De acuerdo con este programa, todo en el México de Peña Nieto tiene que salir fatalmente mal. Por tanto, la mundialmente valorada gestión preventiva del gobierno violó las expectativas de estas voces. Como lo expresaron algunas de ellas con su característica estridencia, lo que anhelaban era una magna tragedia nacional que a su vez deviniera golpe demoledor al gobierno. Y no faltaron quienes, en lugar de congratularse del saldo blanco del paso del huracán, llegaron al extremo de acusar al gobierno de un complot para exagerar y distraer a la población.
El gran conspirador. Nada importa que la existencia de tal conspiración echaría abajo la previa calificación —por este segmento— de un gobierno ineficaz. Y es que tendría que ser fabulosa la eficacia y el poder de un presidente que se anotara la hazaña de involucrar en un complot así a los más importantes centros meteorológicos del mundo, como el de la NASA, y a los más grandes medios de la globalidad, como el NY Times. Ellos establecieron la magnitud destructiva sin precedentes del fenómeno y el eficiente manejo preventivo del gobierno mexicano, a lo que, por supuesto, agregaron el factor fortuna de que Patricia entrara por una región menos poblada del territorio nacional.
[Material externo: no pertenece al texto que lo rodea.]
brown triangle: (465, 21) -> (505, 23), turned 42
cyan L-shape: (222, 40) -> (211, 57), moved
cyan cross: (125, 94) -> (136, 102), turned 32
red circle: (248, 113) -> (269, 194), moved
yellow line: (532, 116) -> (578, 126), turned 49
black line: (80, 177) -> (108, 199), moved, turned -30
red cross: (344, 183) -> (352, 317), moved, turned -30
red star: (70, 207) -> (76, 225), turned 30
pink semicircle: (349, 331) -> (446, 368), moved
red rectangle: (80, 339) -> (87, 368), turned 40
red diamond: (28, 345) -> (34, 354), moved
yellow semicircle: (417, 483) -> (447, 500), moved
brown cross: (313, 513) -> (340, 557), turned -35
Monsiváis impuso el dicho de que antes se necesitaba valor para criticar al presidente y, al entrar este siglo, que se necesita valor para defenderlo y reconocer sus aciertos. Esta vez han sido más los que han reconocido los aciertos a la vista de la estrategia de comunicación encabezada por el presidente: puntual, contundente y persuasiva. Sus efectos se dieron en los tres órdenes conocidos por este campo de estudio: en la atención a sus mensajes, emitidos con la anticipación y la claridad suficientes para alcanzar a toda la población; en la retención de las advertencias sobre el potencial destructivo del ciclón y, en el más importante de los efectos de la comunicación: en la influencia en los comportamientos de las personas, que en este caso actuaron conforme a las orientaciones preventivas de la autoridad.
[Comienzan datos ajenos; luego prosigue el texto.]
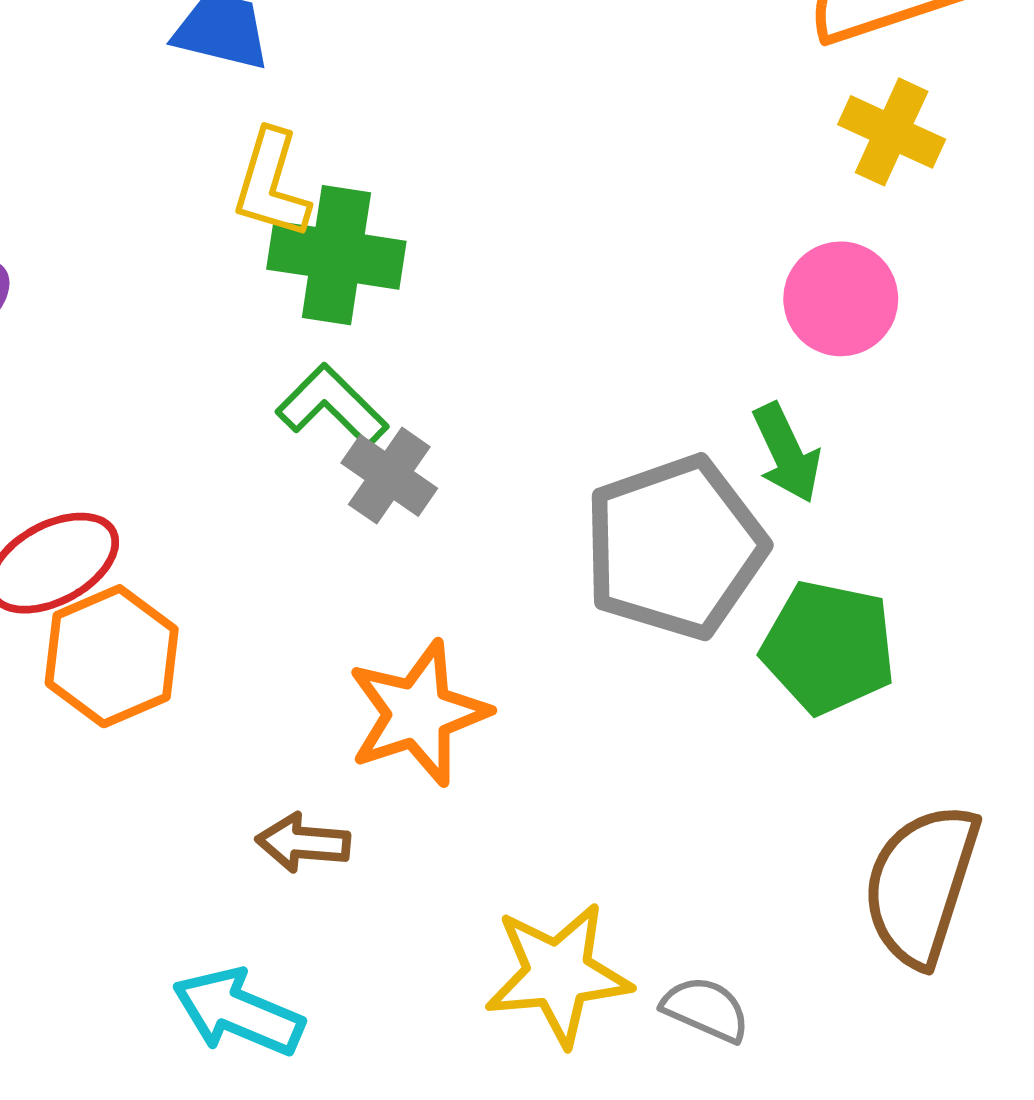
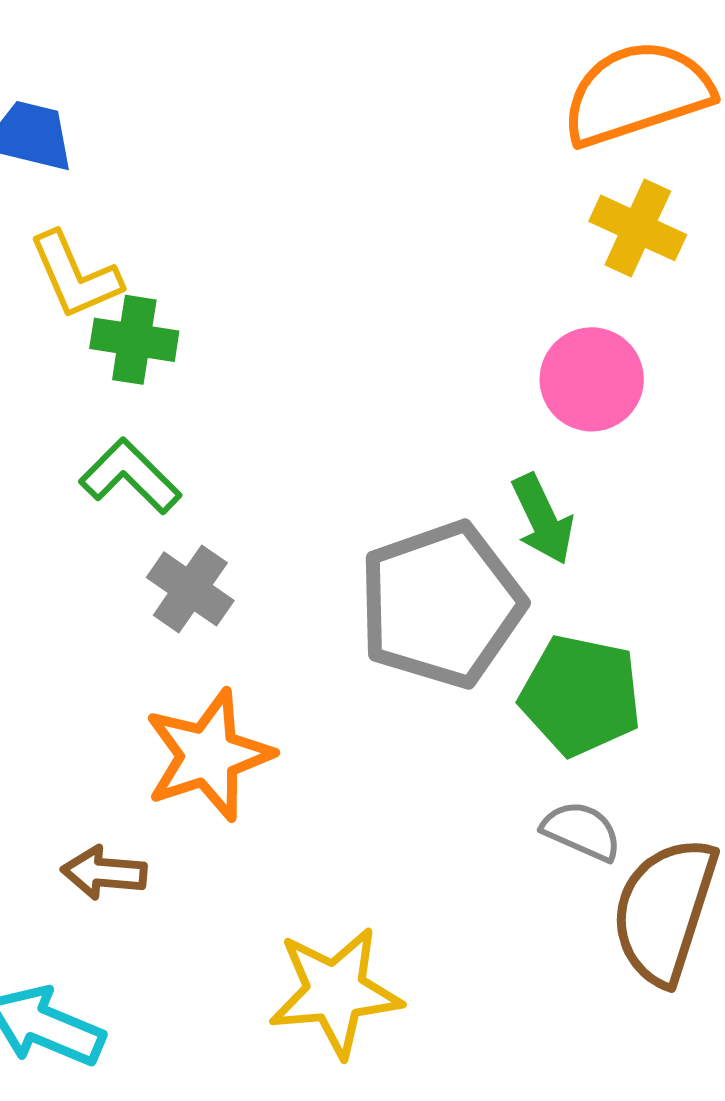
yellow L-shape: (271, 184) -> (75, 275), turned -40
green cross: (336, 255) -> (134, 340), size x0.7
gray cross: (389, 476) -> (190, 589), moved
gray semicircle: (706, 1009) -> (582, 831), moved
Las trampas de las fes. Faltaría el efecto de cohesión y solidaridad que despiertan las amenazas de cualquier tipo en toda comunidad en estado de alerta. Y contra el prestigio adquirido por el fatalismo y la animadversión y con la deshonra de la fe, derivados de las políticas del resentimiento estudiadas por Engels, pareció ir la invocación presidencial a “la fe del pueblo de México”, la “fe en sí mismo”, en la unidad, con su afirmación de que todo ello convocó “a esta fuerza que evitó el desastre”.
Es cierto que el presidente se refirió a los creyentes que organizaron cadenas de oración, como parte de la “energía positiva” generada por las diversas muestras de unidad ante el peligro, como también es cierto que ello generó la furia de los otros creyentes: la fe en el fatalismo y el catastrofismo nacional como programa político y vía de prestigio mediático.